┌─ Information shown
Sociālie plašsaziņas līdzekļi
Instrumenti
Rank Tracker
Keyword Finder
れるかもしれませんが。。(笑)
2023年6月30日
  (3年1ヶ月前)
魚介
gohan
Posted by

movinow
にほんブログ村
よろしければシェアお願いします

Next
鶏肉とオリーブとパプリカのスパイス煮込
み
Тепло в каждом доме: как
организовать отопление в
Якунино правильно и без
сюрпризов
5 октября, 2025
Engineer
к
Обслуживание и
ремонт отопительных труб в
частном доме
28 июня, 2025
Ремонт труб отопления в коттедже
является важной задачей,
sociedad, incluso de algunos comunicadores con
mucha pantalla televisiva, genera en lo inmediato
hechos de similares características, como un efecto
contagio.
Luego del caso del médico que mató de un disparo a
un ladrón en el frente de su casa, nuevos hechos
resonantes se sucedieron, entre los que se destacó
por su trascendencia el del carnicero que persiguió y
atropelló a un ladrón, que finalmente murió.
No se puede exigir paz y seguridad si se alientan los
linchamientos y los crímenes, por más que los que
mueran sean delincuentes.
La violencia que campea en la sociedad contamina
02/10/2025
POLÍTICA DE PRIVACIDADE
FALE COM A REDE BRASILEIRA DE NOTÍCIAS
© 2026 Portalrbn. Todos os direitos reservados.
└─
┌─ Information shown
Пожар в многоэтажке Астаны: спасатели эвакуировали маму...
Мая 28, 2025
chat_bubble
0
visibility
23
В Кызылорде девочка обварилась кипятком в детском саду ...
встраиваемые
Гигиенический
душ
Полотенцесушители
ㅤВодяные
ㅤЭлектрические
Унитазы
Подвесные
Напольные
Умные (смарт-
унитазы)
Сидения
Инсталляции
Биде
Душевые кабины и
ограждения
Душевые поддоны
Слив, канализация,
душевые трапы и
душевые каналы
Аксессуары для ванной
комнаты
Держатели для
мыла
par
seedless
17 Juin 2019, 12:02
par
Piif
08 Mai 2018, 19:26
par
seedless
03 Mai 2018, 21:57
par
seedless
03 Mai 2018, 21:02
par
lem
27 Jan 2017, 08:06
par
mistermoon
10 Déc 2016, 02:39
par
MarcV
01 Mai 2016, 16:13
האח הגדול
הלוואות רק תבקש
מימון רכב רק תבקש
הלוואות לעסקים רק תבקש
└─
#### Exercise aim
Look through the listing above and copy each line where the string "труб" occurs.

#### Response area
ремонт отопительных труб в
Ремонт труб отопления в коттедже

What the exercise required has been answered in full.